§ **Exercise input**:

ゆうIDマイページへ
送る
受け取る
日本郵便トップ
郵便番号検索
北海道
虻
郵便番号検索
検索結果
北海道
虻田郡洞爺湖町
--
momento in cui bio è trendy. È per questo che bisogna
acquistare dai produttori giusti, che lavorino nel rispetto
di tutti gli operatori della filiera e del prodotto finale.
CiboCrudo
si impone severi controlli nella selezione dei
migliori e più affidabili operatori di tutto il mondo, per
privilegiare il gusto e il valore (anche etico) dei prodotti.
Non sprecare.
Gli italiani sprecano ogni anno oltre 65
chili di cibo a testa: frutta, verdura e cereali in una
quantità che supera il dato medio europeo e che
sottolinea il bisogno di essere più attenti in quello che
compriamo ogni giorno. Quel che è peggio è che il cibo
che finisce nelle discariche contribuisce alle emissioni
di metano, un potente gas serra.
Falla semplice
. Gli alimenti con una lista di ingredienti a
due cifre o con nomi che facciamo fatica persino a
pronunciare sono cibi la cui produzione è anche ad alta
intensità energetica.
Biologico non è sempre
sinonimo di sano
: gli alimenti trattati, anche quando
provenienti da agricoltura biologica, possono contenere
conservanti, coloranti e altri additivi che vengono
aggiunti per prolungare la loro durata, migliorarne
...
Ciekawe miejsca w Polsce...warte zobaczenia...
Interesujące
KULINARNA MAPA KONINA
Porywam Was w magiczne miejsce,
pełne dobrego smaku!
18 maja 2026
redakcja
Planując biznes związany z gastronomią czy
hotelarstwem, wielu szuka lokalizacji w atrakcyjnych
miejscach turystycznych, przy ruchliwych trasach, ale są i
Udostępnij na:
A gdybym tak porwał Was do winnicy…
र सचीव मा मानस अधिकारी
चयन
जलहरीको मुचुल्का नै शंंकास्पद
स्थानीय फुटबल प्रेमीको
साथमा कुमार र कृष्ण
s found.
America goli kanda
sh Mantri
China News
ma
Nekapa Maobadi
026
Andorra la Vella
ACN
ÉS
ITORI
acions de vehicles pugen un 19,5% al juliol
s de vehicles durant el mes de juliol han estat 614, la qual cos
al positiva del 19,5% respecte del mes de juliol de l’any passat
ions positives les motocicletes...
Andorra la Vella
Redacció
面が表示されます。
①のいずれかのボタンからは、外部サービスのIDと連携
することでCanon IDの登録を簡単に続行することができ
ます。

§ **Exercise description**: Among the records above, repeat exactly the line with "momento in cui", the line with "aggiunti per prolungare", and every line in between, and only those.

§ **Response**:
momento in cui bio è trendy. È per questo che bisogna
acquistare dai produttori giusti, che lavorino nel rispetto
di tutti gli operatori della filiera e del prodotto finale.
CiboCrudo
si impone severi controlli nella selezione dei
migliori e più affidabili operatori di tutto il mondo, per
privilegiare il gusto e il valore (anche etico) dei prodotti.
Non sprecare.
Gli italiani sprecano ogni anno oltre 65
chili di cibo a testa: frutta, verdura e cereali in una
quantità che supera il dato medio europeo e che
sottolinea il bisogno di essere più attenti in quello che
compriamo ogni giorno. Quel che è peggio è che il cibo
che finisce nelle discariche contribuisce alle emissioni
di metano, un potente gas serra.
Falla semplice
. Gli alimenti con una lista di ingredienti a
due cifre o con nomi che facciamo fatica persino a
pronunciare sono cibi la cui produzione è anche ad alta
intensità energetica.
Biologico non è sempre
sinonimo di sano
: gli alimenti trattati, anche quando
provenienti da agricoltura biologica, possono contenere
conservanti, coloranti e altri additivi che vengono
aggiunti per prolungare la loro durata, migliorarne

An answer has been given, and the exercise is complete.